Obviously there is no literal dot and cross product for matrices, because dot and cross product are concepts relating to vectors in a certain vector space. However, if we specify which properties of the dot and cross product are "crucial", then we can indeed find operations of matrices which satisfy these "crucial" properties too.
For the dot product, one such way to define a "crucial" property is by the concept of the inner product. Given a vector space $V$, if there is an operation taking two elements $u,v\in V$ and maps it to an element of a field (most usually the real numbers $\mathbb R$), given by $\langle u,v\rangle \in \mathbb R$, and furthermore this operation satisfies certain properties, then it is said to be an inner product. These properties are listed in the Wikipedia page: essentially, we require
- Conjugate symmetry. $\langle u,v\rangle=\overline{\langle v,u\rangle}$ for all $x,y\in V$. (If the inner product is real valued, then this is just $\langle u,v\rangle=\langle v,u\rangle$.)
- Linearity in the first argument. $\langle au,v\rangle=a\langle u,v\rangle$ for all $u,v\in V$ and scalar $a$ in the underlying field, and $\langle u_1+u_2,v\rangle=\langle u_1,v\rangle+\langle u_2,v\rangle$ for all $u_1,u_2,v\in V$.
- Positive-definite. $\langle v,v\rangle>0$ for all nonzero $v\in V$.

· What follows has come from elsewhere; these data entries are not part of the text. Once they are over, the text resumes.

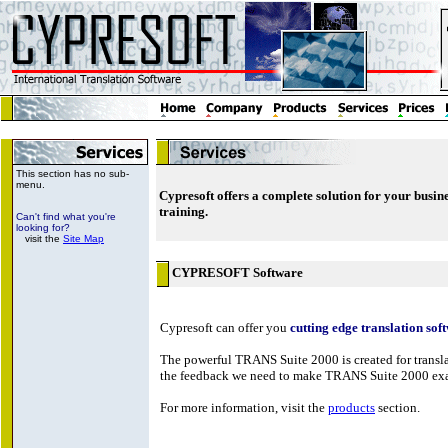
This section has no sub-
menu.
Cypresoft offers a complete solution for your busin
training.
Can't find what you're
looking for?
visit the
Site Map
CYPRESOFT Software
Cypresoft can offer you
cutting edge translation sof
The powerful TRANS Suite 2000 is created for translat
the feedback we need to make TRANS Suite 2000 exact
For more information, visit the
products
section.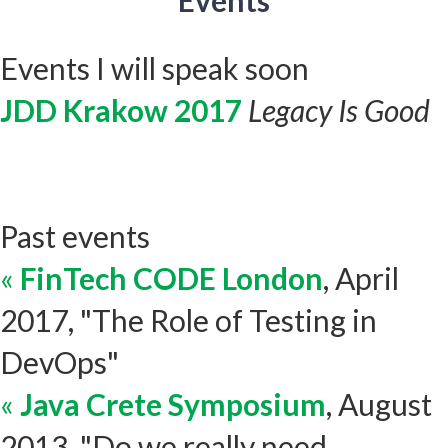
Events
Events I will speak soon
JDD Krakow 2017
Legacy Is Good
Past events
«
FinTech CODE London
, April
2017, "The Role of Testing in
DevOps"
«
Java Crete Symposium
, August
2013, "Do we really need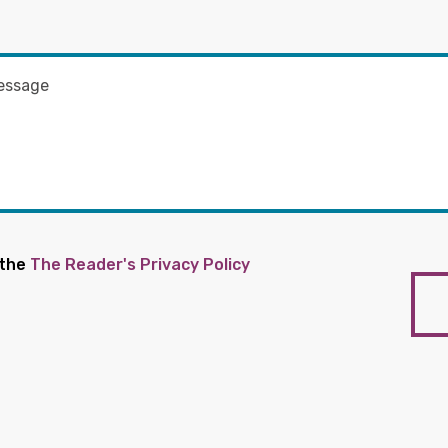
 the
The Reader's Privacy Policy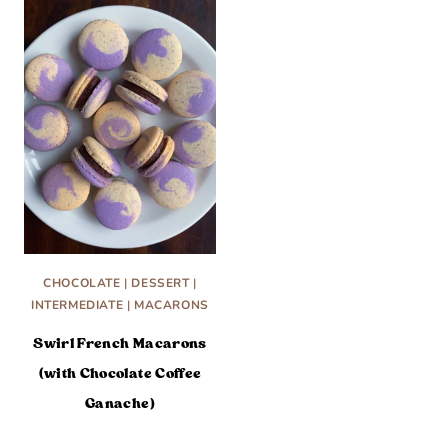
CHOCOLATE
|
DESSERT
|
INTERMEDIATE
|
MACARONS
Swirl French Macarons
(with Chocolate Coffee
Ganache)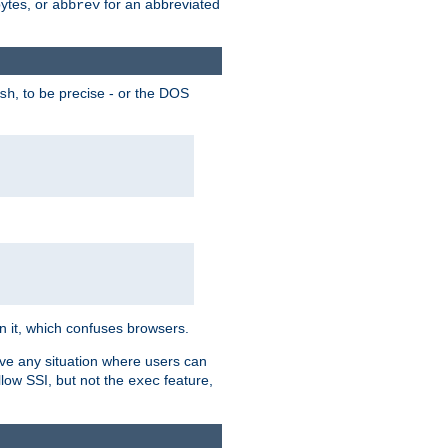
bytes, or
for an abbreviated
abbrev
, to be precise - or the DOS
sh
 in it, which confuses browsers.
ave any situation where users can
llow SSI, but not the
feature,
exec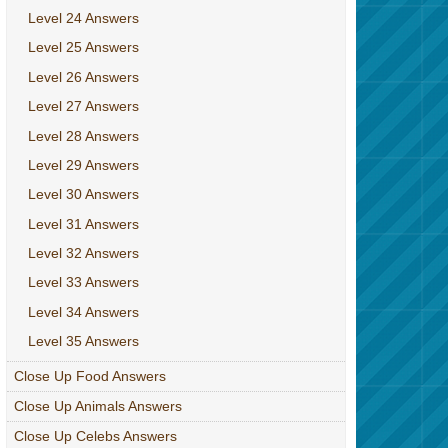
Level 24 Answers
Level 25 Answers
Level 26 Answers
Level 27 Answers
Level 28 Answers
Level 29 Answers
Level 30 Answers
Level 31 Answers
Level 32 Answers
Level 33 Answers
Level 34 Answers
Level 35 Answers
Close Up Food Answers
Close Up Animals Answers
Close Up Celebs Answers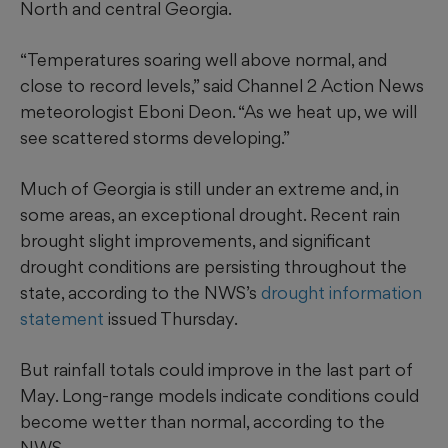
North and central Georgia.
“Temperatures soaring well above normal, and
close to record levels,” said Channel 2 Action News
meteorologist Eboni Deon. “As we heat up, we will
see scattered storms developing.”
Much of Georgia is still under an extreme and, in
some areas, an exceptional drought. Recent rain
brought slight improvements, and significant
drought conditions are persisting throughout the
state, according to the NWS’s
drought information
statement
issued Thursday.
But rainfall totals could improve in the last part of
May. Long-range models indicate conditions could
become wetter than normal, according to the
NWS.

I will not go into the deeper reasons why we require these axioms or find them useful, but in essence this is what we have distilled to be an important property of the dot product (you can verify that the dot product is indeed an inner product). Hence any inner product is in this sense a generalisation of the dot product into other contexts, which share similar properties. In the case where we are working with matrices, there is the so-called Frobenius inner product.
The cross product is harder to generalise. Even working just within vectors and not going into matrices, the cross product doesn't really make sense outside of dimensions $3$ and $7$ (the reason is explained here). However, there is some way to generalise the cross product if we throw away some familiar properties, and the most useful such generalisation is the concept of the wedge product.
In conclusion, no literal dot and cross products exist for matrices because they are concepts defined for vectors. But if we decide to keep some properties (by using them as defining axioms), and are okay with throwing away some others, then we can end up with analogues or generalisations of the dot and cross product for matrices. How useful these are and whether they can be considered "truly" faithful to the dot and cross product will depend on what you're trying to do.